= Alan Graham Apley =

British orthopaedic surgeon

Alan Graham Apley FRCS (10 November 1914, London – 20 December 1996) was a British orthopaedic surgeon and educator known for his textbook, Apley's System of Orthopaedics and Fractures, and for the Apley grind test in meniscal injury.

== Biography ==
Alan Apley was born in London in 1914, the youngest son of Polish Jewish immigrants. He studied medicine at University College Hospital, qualifying MBBS in 1938. He became a Fellow of the Royal College of Surgeons in 1941.

He served in the Army Medical Corps in Burma during the Second World War. After completing his training, he became a consultant at the Rowley Bristow Orthopaedic Hospital, Pyrford, where he started his FRCS course in 1948. The "Pyrford Postgraduate Course", which became known as the "Apley Course", continued twice yearly for many years, with over 5,000 trainees attending them. Satellite courses were also set up in New York City and Toronto, also running for over 15 years. Notes from this course were turned into a textbook, Apley's System of Orthopaedics and Fractures, which was first published in 1959, and is now in its ninth edition. He designed the first purpose-built emergency department in the south of England at St Peter's Hospital, Chertsey. He became director of orthopaedics at St Thomas' Hospital in 1972, and was elected to the council of the Royal College of Surgeons in 1973.
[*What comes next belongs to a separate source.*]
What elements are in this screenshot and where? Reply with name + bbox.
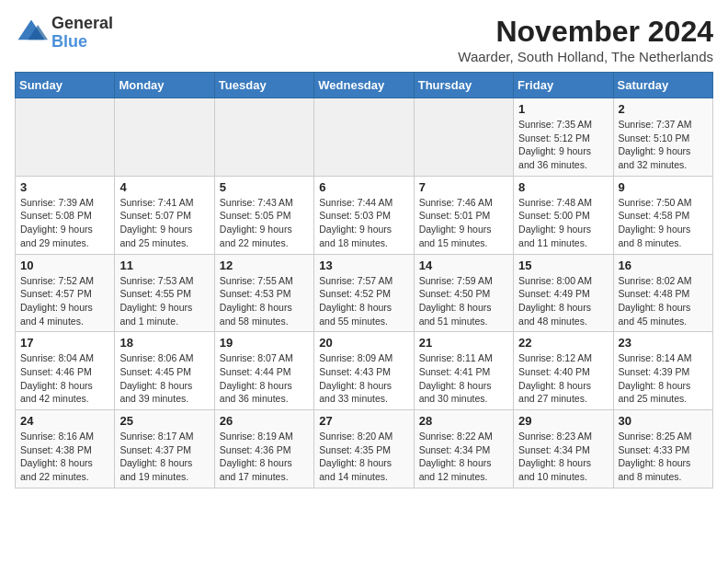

He was Honorary Treasurer of the British Orthopaedic Association from 1972 to 1977, and received an Honorary Fellowship in 1985. He became editor of The Journal of Bone and Joint Surgery in 1984. He delivered the Bradshaw Lecture at the Royal College of Surgeons in 1984 and was awarded the Honorary Medal of the Royal College of Surgeons.

He died in 1996. A trauma care/orthopaedics ward at St Thomas' has been named after him.